At this point the scheduler should show a COMPLETE state for these steps in the plan, allowing it to proceed normally with the uninstall operation:

dcos hive-metastore --name=hive-metastore plan show deploy
deploy (IN_PROGRESS)
├─ kill-tasks (COMPLETE)
│  ├─ kill-task-node-0-server__1a4114bc-48bb-47f6-be99-1b5ca6d55c4e (COMPLETE)
│  ├─ kill-task-node-1-server__0c42118e-04fd-40e1-b49d-0d3f71d2d243 (COMPLETE)
│  └─ kill-task-node-2-server__e00cad38-f27f-4332-b1df-5118ca480d50 (COMPLETE)
├─ unreserve-resources (COMPLETE)
│  ├─ unreserve-f41351a2-b478-4e13-a94c-705f530989ef (COMPLETE)
│  ├─ unreserve-48f64612-8427-4cde-86f4-4edeb9efff37 (COMPLETE)
│  ├─ unreserve-402d51f5-6014-4ca3-bd13-324dae62b888 (COMPLETE)

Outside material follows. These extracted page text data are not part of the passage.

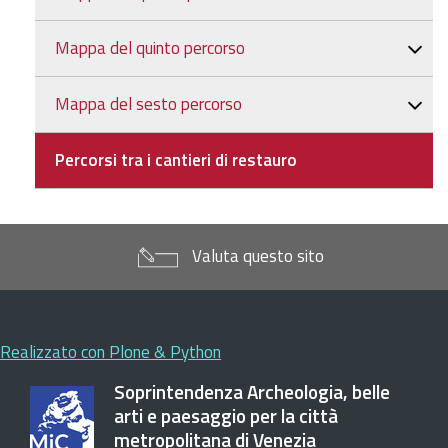
Mappa del quinto percorso
Mappa del sesto percorso
Percorsi tra i cantieri di restauro
Valuta questo sito
Realizzato con Plone & Python
Soprintendenza Archeologia, belle
arti e paesaggio per la città
metropolitana di Venezia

│  ├─ unreserve-cb95e869-277f-48b9-954f-08c0d7a26bcf (COMPLETE)
│  ├─ unreserve-cbd748d0-df7b-4d01-b0b7-6acf915d8f98 (COMPLETE)
│  ├─ unreserve-00ed63d6-427c-4492-9713-772390cc5241 (COMPLETE)
│  ├─ unreserve-5dd56b1d-4522-4bbd-88b5-de9fa0f181f2 (COMPLETE)
│  └─ unreserve-c9915f07-f446-4e14-a6b4-12c8dd2f914b (COMPLETE)
└─ deregister-service (PENDING)
   └─ deregister (PENDING)

NOTE: As it may take the operator some time to complete these actions, the service scheduler may be left in a zombie state after the uninstall is complete. See the "Zombie service scheduler" section above for instructions on how to correct this.